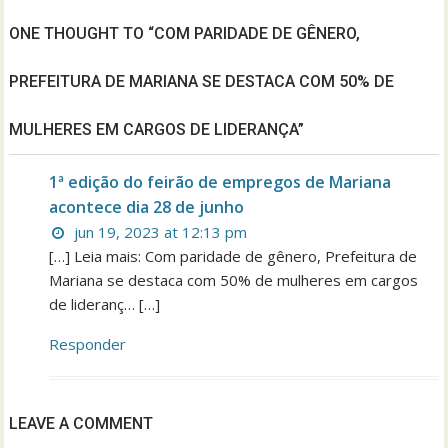
ONE THOUGHT TO “COM PARIDADE DE GÊNERO,
PREFEITURA DE MARIANA SE DESTACA COM 50% DE
MULHERES EM CARGOS DE LIDERANÇA”
1ª edição do feirão de empregos de Mariana
acontece dia 28 de junho
jun 19, 2023 at 12:13 pm
[…] Leia mais: Com paridade de gênero, Prefeitura de
Mariana se destaca com 50% de mulheres em cargos
de lideranç… […]
Responder
LEAVE A COMMENT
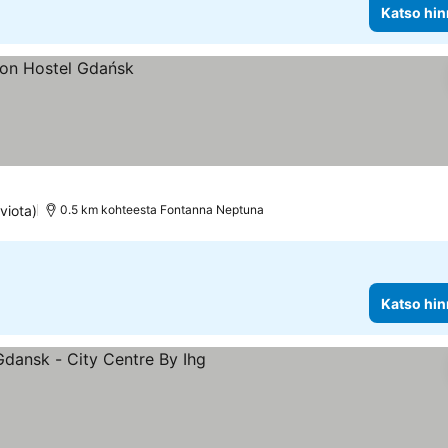
Katso hin
viota)
0.5 km kohteesta Fontanna Neptuna
Katso hin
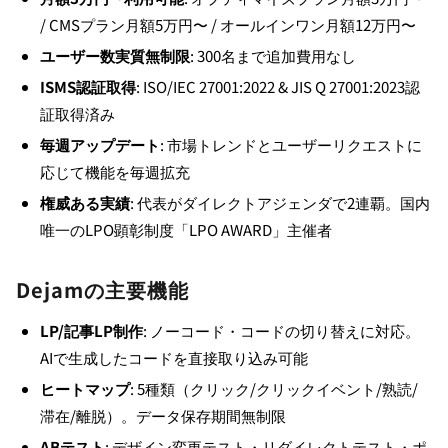
/ CMSプラン月額5万円〜 / オールインワン月額12万円〜
ユーザー数実質無制限
: 300名まで追加費用なし
ISMS認証取得
: ISO/IEC 27001:2022 & JIS Q 27001:2023認
証取得済み
毎週アップデート
: 市場トレンドとユーザーリクエストに
応じて機能を毎週拡充
権威ある実績
: 代表がダイレクトアジェンダで2連覇。国内
唯一のLPO顕彰制度「LPO AWARD」主催者
Dejamの主要機能
LP/記事LP制作
: ノーコード・コードの切り替えに対応。
AIで生成したコードを直接取り込み可能
ヒートマップ
: 5種類（クリック/クリックイベント/熟読/
滞在/離脱）。データ保存期間無制限
ABテスト
: デザイン変更テスト・リダイレクトテスト・ポ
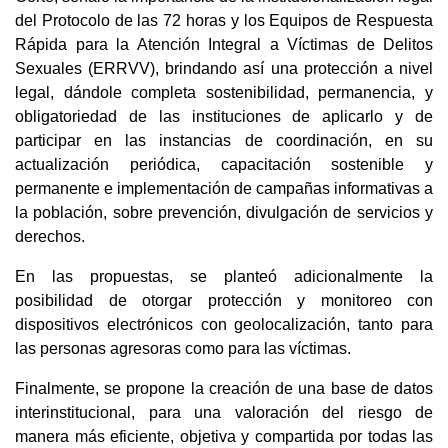
del Protocolo de las 72 horas y los Equipos de Respuesta
Rápida para la Atención Integral a Víctimas de Delitos
Sexuales (ERRVV), brindando así una protección a nivel
legal, dándole completa sostenibilidad, permanencia, y
obligatoriedad de las instituciones de aplicarlo y de
participar en las instancias de coordinación, en su
actualización periódica, capacitación sostenible y
permanente e implementación de campañas informativas a
la población, sobre prevención, divulgación de servicios y
derechos.
En las propuestas, se planteó adicionalmente la
posibilidad de otorgar protección y monitoreo con
dispositivos electrónicos con geolocalización, tanto para
las personas agresoras como para las víctimas.
Finalmente, se propone la creación de una base de datos
interinstitucional, para una valoración del riesgo de
manera más eficiente, objetiva y compartida por todas las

□ □ □ □ □

Starting from the records above, filter out all lines except those containing the word "para".

Problem solution:
Rápida para la Atención Integral a Víctimas de Delitos
dispositivos electrónicos con geolocalización, tanto para
las personas agresoras como para las víctimas.
interinstitucional, para una valoración del riesgo de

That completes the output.